See a prior discussion for more information about WAAS satellites, their location, and their coverage of North America.

jimh posted 12-22-2014 09:02 AM ET (US)     Profile for jimh  Send Email to jimh     
For a brief overview of GLONASS satellites in orbit and their slot numbers, see

jimh posted 12-22-2014 01:22 PM ET (US)     Profile for jimh  Send Email to jimh     
If any readers have a Simrad chart plotter with a GPS and GLONASS receiver, I would like to get a nice screen capture (not a photgraph of a screen) that shows some of the GLONASS satellites being tracked. If you have a screen capture like that, please send it to me via email and I will include it in this thread. You will have my thanks.
saumon posted 12-23-2014 08:48 AM ET (US)     Profile for saumon  Send Email to saumon     
A good ressource about the NMEA IDs for the various satellites systems:
jimh posted 12-23-2014 11:22 PM ET (US)     Profile for jimh  Send Email to jimh     
SAUMON--Excellent data at the site you pointed to.

Re the other GNSS constellations:

QZSS is not much use outside of Japan, due to the orbits of its satellites.

Beidou will eventually expand to more medium Earth orbits, but right now it has only a few. Its coverage is primarily aimed at Asia.

When GALILEO gets more satellites in orbit, it may become more common, but right now it is not very useful.

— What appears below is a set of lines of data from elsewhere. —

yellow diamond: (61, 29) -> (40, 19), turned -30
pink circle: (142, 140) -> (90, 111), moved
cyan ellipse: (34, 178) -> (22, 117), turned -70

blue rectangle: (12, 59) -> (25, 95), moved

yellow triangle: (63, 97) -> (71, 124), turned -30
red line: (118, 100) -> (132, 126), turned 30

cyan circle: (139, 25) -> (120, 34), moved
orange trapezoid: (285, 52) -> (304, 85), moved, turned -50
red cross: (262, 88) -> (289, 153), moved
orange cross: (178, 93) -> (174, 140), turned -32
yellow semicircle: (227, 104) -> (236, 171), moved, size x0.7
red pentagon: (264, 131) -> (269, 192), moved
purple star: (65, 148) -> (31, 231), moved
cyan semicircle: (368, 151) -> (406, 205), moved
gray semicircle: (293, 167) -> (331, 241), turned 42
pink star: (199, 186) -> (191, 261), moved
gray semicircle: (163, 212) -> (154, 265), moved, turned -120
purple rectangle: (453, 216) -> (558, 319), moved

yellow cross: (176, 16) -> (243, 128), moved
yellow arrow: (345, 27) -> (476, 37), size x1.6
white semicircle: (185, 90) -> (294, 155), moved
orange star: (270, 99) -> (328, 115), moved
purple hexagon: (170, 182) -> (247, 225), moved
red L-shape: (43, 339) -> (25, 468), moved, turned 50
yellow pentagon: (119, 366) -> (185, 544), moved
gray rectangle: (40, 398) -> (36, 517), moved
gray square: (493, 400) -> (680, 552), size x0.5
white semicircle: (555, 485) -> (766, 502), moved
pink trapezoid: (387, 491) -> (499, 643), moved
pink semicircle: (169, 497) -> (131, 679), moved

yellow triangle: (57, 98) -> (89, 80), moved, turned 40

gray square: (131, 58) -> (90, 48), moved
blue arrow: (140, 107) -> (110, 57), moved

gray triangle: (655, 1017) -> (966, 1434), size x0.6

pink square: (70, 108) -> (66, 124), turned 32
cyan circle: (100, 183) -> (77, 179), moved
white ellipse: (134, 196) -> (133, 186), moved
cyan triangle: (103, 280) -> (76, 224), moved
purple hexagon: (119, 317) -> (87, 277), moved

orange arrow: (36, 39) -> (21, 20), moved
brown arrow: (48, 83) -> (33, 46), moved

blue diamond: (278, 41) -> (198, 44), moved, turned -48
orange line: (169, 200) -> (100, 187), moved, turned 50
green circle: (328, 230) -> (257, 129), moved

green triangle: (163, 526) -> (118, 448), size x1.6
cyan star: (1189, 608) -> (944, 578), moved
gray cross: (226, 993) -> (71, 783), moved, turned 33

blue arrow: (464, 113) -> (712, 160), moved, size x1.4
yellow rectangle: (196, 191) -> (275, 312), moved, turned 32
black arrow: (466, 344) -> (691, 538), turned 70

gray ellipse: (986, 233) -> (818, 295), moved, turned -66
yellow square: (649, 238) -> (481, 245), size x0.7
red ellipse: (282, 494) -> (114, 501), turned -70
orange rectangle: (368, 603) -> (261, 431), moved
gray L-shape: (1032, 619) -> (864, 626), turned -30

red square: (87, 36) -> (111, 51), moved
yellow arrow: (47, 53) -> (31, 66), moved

There are only a couple of working satellites in orbit.

IRNSS will be good for the Indian Ocean region, but no where else.

For the immediate future of recreational boating in North American, only GPS and GLONASS are likely to be seen on a marine chart plotter.

If you have a recent model iPhone you can use GPS, GLONASS, and QZSS. If you have certain recent Android phones you can use GPS and GLONASS on all, and on some add QZSS and/or BeiDou.